C'est un essai en forme de plaidoyer pour une conception de la traduction qui n'exclut pas sa violence. Non, traduire une langue n'est pas simplement un geste de communication, souligne Tiphaine Samoyault dans "Traduction et violence", disponible en ebook sur le site des éditions du Seuil.
Et puisqu'elle est une opération ambiguë et complexe, la traduction est capable du meilleur comme du pire, décrypte sur près de 200 pages la romancière, professeure en littérature comparée à l’université Paris-III et traductrice. Il est donc aujourd'hui essentiel de dévoiler et de penser les violences qui sous-tendent l'acte même de traduire.
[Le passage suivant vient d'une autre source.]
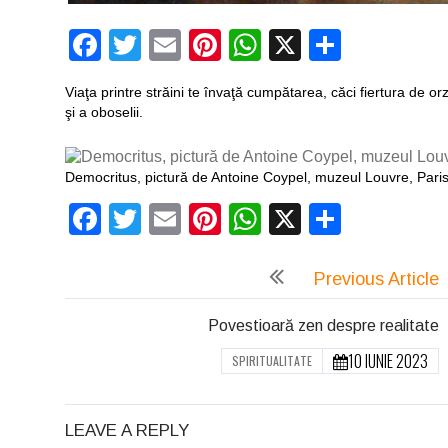
Facebook
Twitter
Email
Pinterest
WhatsApp
X
Partaj
Viaţa printre străini te învaţă cumpătarea, căci fiertura de or
şi a oboselii.
Democritus, pictură de Antoine Coypel, muzeul Louvre, Paris
Facebook
Twitter
Email
Pinterest
WhatsApp
X
Partaj
Previous Article
Povestioară zen despre realitate
10 IUNIE 2023
SPIRITUALITATE
LEAVE A REPLY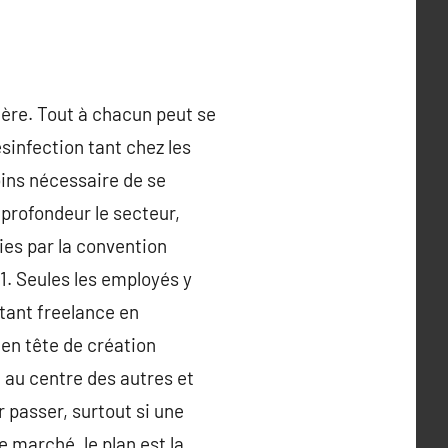
ière. Tout à chacun peut se
sinfection tant chez les
oins nécessaire de se
n profondeur le secteur,
gies par la convention
11. Seules les employés y
étant freelance en
 en tête de création
t au centre des autres et
r passer, surtout si une
e marché, le plan est la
Au-delà de la transparence
A l'ère de l'intelligence artificielle et des logiciels de traduction automatique, l'opération de traduire est trop souvent (dé)considérée comme une simple opération de transparence.
Un exemple édifiant est celui d'un événement de l'envergure des Jeux Olympiques 2020 qui auraient dû se tenir au Japon, avant la pandémie du coronavirus et qui auraient rassemblé presque tous les pays du monde. Pour que tout se déroule au mieux, l'entreprise Sourcenext a décidé de produire un appareil capable de traduire près de septante-cinq langues à destination du marché touristique. Un outil ponctuellement utile, certes, mais qui oblitère, par la force des choses, les spécificités de chaque langue. Et qui ne fonctionne que pour et vers les langues dominantes, accélérant ainsi la disparition des petites langues.
Et l'autrice de remarquer: "la transparence est une violence". Pour appuyer son propos, Tiphaine Samoyault cite la très belle phrase d'Alexis de Tocqueville: "L’assimilation a pour but d’effacer l’étrangeté de l’étranger". Avant de présenter un chiffre fou: il y a environ six mille paires de langues à traduire dans le monde, ainsi la rencontre avec l’autre - si rencontre il y a, ce que ces outils empêchent - est toujours rencontre avec une langue".
Colonisation de la langue
Autre violence, et politique celle-ci: celle liée au fait que la traduction accompagne les situations de violence historique passées ou actuelles et les relations d’inégalité ou de domination. Plusieurs exemples sont évoqués dans l'ouvrage, parmi lesquels la domination coloniale, les camps d'extermination, les sociétés d'apartheid ou les régimes totalitaires.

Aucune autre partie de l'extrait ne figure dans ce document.